In 2005, he co-founded Galeria Plan B in Cluj, together with Mihai Pop, a production and exhibition space for contemporary art. In 2008 Plan B opened a permanent exhibition space in Berlin.

His work has been widely exhibited in group and solo exhibitions, including at Tate Liverpool, San Francisco Museum of Modern Art and Fondazione Palazzo Strozzi in Florence.

In June 2014 the oil on canvas painting "The Fake Rothko" was sold for £1,426,000 ($2,428,140).

In February 2016, the large oil on canvas painting "The Sunflowers of 1937" inspired by Vincent van Gogh's famous "Sunflowers" was sold in London for £3,177,000 at a Sotheby's auction, marking it the most expensive painting sold by the Romanian artist.

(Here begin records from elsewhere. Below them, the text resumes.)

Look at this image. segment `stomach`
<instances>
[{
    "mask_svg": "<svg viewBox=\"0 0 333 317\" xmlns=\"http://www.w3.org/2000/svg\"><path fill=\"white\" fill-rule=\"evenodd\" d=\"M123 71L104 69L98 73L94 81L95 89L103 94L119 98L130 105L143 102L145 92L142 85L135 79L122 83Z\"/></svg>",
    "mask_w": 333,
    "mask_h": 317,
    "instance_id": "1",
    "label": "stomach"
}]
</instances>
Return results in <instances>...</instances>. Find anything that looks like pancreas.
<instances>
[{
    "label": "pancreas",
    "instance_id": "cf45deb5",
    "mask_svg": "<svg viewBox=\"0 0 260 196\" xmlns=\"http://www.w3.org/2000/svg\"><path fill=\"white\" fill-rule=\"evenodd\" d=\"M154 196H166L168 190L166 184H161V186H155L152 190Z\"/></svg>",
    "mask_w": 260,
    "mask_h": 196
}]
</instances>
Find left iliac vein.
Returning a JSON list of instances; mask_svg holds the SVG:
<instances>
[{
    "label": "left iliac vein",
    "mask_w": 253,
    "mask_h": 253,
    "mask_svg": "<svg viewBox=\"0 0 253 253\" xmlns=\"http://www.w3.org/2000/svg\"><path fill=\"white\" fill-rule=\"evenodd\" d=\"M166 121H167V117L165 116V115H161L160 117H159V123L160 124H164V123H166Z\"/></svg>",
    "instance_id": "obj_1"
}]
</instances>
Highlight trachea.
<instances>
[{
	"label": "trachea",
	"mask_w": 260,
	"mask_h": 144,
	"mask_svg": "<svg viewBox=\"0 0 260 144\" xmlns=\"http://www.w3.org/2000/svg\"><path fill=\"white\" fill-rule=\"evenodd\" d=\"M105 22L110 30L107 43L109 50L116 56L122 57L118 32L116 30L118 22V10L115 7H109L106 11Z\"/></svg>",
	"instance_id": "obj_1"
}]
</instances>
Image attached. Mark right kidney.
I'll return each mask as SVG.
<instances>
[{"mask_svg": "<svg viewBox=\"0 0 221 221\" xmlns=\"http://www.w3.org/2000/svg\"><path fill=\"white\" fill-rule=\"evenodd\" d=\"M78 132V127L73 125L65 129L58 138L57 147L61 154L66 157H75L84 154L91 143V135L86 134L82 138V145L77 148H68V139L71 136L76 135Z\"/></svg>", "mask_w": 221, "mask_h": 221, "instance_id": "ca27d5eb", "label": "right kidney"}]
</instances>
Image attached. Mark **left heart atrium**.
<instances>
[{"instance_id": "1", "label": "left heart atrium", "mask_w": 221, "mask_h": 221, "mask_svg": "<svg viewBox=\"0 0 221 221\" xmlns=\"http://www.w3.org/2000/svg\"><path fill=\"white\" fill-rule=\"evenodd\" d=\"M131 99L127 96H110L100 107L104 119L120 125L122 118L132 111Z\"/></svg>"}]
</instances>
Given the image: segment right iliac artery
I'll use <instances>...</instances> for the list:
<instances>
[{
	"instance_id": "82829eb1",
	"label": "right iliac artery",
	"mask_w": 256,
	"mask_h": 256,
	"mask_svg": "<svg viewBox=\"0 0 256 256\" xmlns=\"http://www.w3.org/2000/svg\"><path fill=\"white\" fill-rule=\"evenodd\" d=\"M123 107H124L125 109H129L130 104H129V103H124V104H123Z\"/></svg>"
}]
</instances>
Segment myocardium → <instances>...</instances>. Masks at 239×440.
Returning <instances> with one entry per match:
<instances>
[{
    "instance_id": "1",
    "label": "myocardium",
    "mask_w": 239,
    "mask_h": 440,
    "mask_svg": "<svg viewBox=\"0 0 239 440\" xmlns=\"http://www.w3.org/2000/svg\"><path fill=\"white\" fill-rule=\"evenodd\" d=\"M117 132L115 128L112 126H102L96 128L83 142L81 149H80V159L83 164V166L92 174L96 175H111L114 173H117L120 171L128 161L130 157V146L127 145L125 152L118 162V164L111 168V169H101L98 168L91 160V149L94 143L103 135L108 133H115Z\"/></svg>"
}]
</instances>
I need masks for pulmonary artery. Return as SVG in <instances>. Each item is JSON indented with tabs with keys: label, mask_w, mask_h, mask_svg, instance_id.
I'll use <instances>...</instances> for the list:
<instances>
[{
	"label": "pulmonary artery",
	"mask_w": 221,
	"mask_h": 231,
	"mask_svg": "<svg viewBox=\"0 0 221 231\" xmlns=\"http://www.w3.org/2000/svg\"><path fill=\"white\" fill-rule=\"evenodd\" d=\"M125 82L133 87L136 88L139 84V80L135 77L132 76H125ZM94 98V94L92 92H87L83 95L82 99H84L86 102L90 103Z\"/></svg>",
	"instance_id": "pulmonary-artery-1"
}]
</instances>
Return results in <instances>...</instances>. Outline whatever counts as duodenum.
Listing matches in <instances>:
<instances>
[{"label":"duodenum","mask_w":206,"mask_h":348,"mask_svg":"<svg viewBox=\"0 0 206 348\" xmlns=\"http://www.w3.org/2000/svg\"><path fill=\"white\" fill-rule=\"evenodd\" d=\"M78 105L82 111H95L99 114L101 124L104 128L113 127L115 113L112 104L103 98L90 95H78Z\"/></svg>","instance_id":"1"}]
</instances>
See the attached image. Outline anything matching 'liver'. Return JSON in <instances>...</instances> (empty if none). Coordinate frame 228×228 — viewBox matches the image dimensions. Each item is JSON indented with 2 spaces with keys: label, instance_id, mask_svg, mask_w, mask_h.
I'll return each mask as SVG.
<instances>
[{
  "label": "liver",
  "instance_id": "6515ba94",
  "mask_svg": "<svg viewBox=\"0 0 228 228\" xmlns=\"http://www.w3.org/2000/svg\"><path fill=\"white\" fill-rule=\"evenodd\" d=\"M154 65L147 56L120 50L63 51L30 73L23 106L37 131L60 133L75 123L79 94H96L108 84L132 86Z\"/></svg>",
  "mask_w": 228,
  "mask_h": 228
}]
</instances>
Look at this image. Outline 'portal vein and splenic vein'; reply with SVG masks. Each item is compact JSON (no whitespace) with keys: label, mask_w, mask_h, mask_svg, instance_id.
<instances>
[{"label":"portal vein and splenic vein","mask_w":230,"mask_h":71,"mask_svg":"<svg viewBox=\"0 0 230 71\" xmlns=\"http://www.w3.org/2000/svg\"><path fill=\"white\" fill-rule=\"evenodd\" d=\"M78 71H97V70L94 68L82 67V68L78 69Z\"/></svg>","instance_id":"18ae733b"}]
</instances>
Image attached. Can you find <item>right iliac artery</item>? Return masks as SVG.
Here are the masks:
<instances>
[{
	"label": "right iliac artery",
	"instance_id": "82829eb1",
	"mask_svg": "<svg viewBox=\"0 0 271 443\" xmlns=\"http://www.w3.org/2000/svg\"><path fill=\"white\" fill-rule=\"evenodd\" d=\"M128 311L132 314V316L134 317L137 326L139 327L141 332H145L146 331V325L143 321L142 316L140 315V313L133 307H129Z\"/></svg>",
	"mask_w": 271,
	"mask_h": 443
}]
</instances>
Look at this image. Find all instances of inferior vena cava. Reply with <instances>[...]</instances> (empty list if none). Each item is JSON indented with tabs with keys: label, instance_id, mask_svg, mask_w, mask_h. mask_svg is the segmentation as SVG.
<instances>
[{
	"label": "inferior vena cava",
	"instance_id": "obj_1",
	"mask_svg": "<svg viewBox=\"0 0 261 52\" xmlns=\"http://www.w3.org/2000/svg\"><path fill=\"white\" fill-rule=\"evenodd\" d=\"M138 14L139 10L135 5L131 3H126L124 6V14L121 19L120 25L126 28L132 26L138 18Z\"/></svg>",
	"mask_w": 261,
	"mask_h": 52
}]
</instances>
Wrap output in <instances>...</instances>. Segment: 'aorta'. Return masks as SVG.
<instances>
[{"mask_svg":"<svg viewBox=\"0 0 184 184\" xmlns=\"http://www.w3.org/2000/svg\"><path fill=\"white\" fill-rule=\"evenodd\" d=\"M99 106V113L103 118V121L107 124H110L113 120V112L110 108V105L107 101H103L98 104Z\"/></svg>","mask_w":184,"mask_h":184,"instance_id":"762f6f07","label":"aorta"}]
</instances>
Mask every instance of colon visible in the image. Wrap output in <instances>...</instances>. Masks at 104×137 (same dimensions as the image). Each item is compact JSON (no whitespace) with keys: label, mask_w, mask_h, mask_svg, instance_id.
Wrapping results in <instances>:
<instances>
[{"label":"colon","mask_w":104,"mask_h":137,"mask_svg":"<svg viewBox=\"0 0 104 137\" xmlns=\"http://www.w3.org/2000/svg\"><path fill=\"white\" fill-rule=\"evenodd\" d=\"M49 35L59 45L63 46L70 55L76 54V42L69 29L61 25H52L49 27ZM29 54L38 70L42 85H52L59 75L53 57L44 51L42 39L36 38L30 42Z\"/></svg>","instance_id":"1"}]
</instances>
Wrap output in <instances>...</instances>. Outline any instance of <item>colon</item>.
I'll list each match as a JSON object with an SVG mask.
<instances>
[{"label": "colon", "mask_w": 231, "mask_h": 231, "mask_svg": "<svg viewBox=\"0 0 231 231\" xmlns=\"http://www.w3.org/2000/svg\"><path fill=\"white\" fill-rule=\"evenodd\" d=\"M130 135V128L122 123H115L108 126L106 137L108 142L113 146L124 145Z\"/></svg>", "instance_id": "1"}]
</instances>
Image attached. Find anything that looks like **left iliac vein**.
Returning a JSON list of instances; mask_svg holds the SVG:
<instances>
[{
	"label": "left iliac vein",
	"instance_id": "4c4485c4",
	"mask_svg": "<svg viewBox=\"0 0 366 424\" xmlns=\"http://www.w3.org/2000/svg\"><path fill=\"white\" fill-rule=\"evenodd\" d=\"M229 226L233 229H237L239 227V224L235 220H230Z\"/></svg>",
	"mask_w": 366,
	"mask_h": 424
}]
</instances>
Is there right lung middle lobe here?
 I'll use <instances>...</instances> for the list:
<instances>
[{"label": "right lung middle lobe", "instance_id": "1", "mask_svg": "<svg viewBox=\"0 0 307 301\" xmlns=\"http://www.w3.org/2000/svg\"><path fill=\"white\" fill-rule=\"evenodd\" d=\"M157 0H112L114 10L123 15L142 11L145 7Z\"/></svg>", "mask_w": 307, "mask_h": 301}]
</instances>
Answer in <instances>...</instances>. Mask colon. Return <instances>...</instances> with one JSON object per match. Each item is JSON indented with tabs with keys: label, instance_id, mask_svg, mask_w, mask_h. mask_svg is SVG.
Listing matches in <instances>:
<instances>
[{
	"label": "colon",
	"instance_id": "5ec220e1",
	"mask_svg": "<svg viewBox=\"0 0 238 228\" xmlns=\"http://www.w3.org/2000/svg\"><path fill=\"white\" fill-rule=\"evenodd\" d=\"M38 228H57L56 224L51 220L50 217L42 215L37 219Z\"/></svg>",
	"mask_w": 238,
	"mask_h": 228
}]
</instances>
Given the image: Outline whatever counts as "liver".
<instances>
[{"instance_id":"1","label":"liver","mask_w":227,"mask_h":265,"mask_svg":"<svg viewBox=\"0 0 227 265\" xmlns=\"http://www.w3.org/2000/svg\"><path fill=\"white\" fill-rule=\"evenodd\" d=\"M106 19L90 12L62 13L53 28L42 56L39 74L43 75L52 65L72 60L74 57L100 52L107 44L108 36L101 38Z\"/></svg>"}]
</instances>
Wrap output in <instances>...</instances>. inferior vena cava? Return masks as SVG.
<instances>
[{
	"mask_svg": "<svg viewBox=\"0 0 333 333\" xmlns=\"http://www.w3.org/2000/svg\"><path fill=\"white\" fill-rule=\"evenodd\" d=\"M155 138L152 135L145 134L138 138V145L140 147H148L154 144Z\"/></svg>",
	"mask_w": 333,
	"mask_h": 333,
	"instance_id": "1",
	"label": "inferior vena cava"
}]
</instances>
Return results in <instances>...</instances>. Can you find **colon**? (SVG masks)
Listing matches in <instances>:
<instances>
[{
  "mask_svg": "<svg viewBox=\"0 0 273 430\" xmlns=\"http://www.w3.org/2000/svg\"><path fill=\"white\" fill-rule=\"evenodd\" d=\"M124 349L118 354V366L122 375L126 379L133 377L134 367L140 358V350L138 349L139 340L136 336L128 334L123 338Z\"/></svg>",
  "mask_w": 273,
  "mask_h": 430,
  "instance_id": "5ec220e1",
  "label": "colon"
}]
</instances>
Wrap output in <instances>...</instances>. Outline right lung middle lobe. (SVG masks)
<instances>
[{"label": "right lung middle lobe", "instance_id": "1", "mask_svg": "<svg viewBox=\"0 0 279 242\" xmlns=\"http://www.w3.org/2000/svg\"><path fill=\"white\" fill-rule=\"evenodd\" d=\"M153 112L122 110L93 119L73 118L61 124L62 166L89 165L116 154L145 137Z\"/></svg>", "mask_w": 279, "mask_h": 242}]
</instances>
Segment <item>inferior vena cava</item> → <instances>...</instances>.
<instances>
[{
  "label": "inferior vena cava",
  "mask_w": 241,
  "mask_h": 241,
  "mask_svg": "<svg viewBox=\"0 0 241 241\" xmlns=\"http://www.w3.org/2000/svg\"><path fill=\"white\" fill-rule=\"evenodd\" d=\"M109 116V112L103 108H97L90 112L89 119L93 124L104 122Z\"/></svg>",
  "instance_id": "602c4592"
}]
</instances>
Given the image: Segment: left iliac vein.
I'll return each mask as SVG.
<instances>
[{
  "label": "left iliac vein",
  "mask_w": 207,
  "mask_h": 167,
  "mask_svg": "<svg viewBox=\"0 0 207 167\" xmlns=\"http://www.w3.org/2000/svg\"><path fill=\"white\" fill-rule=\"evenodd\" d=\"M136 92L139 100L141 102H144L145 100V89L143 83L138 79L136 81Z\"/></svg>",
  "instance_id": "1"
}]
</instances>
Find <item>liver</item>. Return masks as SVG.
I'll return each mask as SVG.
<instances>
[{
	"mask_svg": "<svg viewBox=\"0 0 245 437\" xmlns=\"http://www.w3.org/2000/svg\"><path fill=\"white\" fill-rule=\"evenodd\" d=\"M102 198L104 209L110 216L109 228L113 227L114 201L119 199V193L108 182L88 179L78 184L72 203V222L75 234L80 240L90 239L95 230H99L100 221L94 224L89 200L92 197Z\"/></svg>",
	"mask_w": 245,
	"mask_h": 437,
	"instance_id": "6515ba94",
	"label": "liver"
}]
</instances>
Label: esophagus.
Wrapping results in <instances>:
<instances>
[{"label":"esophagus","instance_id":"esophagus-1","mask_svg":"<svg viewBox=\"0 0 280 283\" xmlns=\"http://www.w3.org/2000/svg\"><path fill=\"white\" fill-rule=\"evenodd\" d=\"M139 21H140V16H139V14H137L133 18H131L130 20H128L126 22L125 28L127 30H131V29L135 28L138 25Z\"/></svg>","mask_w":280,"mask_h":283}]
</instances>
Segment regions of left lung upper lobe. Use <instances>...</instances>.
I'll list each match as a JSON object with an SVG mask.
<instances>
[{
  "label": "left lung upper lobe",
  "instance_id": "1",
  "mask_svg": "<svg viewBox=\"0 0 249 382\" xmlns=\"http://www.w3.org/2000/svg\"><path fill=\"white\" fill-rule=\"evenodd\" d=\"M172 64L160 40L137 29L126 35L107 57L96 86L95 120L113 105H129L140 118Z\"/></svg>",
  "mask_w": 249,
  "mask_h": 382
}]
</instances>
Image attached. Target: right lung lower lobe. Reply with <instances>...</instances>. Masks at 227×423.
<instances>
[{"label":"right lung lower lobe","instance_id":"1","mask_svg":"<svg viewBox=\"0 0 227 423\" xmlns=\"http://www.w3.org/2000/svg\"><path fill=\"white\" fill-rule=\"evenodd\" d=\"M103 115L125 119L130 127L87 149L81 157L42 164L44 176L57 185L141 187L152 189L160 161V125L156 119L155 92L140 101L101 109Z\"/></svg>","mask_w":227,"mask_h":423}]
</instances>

Before the auction, the value of the painting was estimated between £400,000 and £600,000. It belonged to the Galerie Judin of Berlin, who had purchased it from the artist.

==Collections==

Ghenie's work is represented in numerous major museum and public collections including the Centre Georges Pompidou, the Hammer Museum, Los Angeles, the Museum of Contemporary Art, Los Angeles, the Museum of Modern Art, Antwerp, San Francisco Museum of Modern Art, and Stedelijk Museum voor Actuele Kunst, Ghent.

==Style and technique==

Ghenie does not use traditional tools of the painter or brushes, but a palette knife and stencils.
He paints portraits of 20th century figures, particularly those associated with genocide and mass suffering, that appear in his work gnawed and slashed, blurred and speckled.

His painterly style has been compared to that of Francis Bacon.